Meet The Owners
Jeff’s lifelong passion for music and engineering started as a child more than forty years ago with a tape recorder and a toy piano. Now, with more than three decades of professional studio experiences as a client, engineer and producer, he has become a fixture in the regional music scene. In addition to being our engineer he's also a working musician who helps manage, promote, produce and record his own original bands modus and Mike Powell and The Echosound. Jeff is a graduate of Berklee College of Music, has a real bad vintage synthesizer addiction and is a record collector, a passion he inherited from his dad.
Pam is a second generation studio owner as well as a classically trained visual artist. She has a Masters degree from the Art Institute of Chicago and her credits range from national corporate identity packages and magazines to photos, merch and social media management for local bands. She also has a professional certification in Fundraising from New York University and is always happy to chat about potential grants and crowdfunding solutions like Kickstarter, Indiegogo or Patreon. Pam is our shop photographer, hospitality maven and semi-professional tea hoarder.
History of the Building
The New York Congregational Conference bought building lots at the corner of Genesee Street and Beverly Place in May 1919. Originally, a wooden church building was erected on the site in early 1920 and opened its doors onto what was known as “No Man’s Land,” a then unincorporated part of town now known as South Utica. In 1923 the congregation decided to begin fundraising for a new brick church to be designed by the architectural firm of Gouge & Ames and built on the adjacent lot for “no more than $50,000.” The original wooden church was moved to where the parking lot is now and construction on the brick building began in 1926. On October 9, 1927 the current church building opened to the public with an auditorium filled to capacity.

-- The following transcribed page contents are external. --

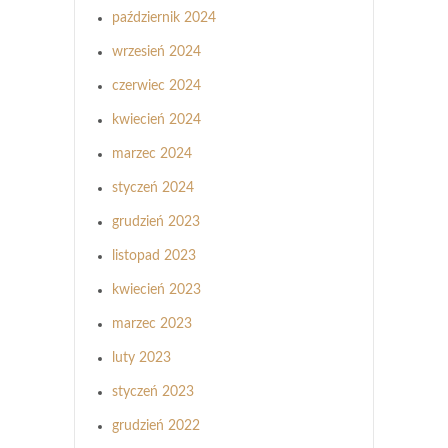
październik 2024
wrzesień 2024
czerwiec 2024
kwiecień 2024
marzec 2024
styczeń 2024
grudzień 2023
listopad 2023
kwiecień 2023
marzec 2023
luty 2023
styczeń 2023
grudzień 2022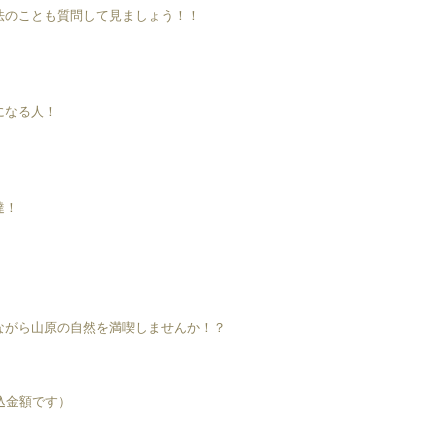
法のことも質問して見ましょう！！
になる人！
達！
ながら山原の自然を満喫しませんか！？
込金額です）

Shortly after the opening, South Church almost fell victim to the great depression but was saved through the “crowd funding” efforts of the community. In 1937 the South Church bought a Buhl Pipe Organ that was played for the first time at Easter Sunday mass. In 1942 the old wooden church was finally demolished. In 1959 South Church became The United Church of Christ. In 1972 it became The First Church of the Nazarene and continued as such until it was put up for sale in 1998.

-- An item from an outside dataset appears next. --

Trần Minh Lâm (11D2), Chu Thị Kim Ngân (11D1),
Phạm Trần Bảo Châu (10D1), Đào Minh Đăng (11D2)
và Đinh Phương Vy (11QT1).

The building was purchased by its current owners in 2000 and underwent two and a half years of renovation under the supervision of audio industry icon John Storyk. The pipe organ was in serious disrepair and was donated to a company that refurbishes the instruments and sells them inexpensively to struggling congregations, and the pews were donated to the former occupants. The stained-glass windows were saved if possible or replaced with original one of a kind leaded glass done on the premises over the summer of 2002 by a visiting Zen monk.

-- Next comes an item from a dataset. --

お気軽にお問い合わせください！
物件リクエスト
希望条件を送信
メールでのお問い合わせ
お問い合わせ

In 2003 it opened as Castle Recording Studio and continued until the owner’s retirement ten years later. The building was then taken over by his stepdaughter and son in law who added the Neve 5088 console, mic closet and the band residence. Pam and Jeff reopened the facility in 2013 as Big Blue North, the independently operated sister studio of famed Jersey City studio Big Blue Meenie which was run by their mentor and spirit animal, Tim Gilles.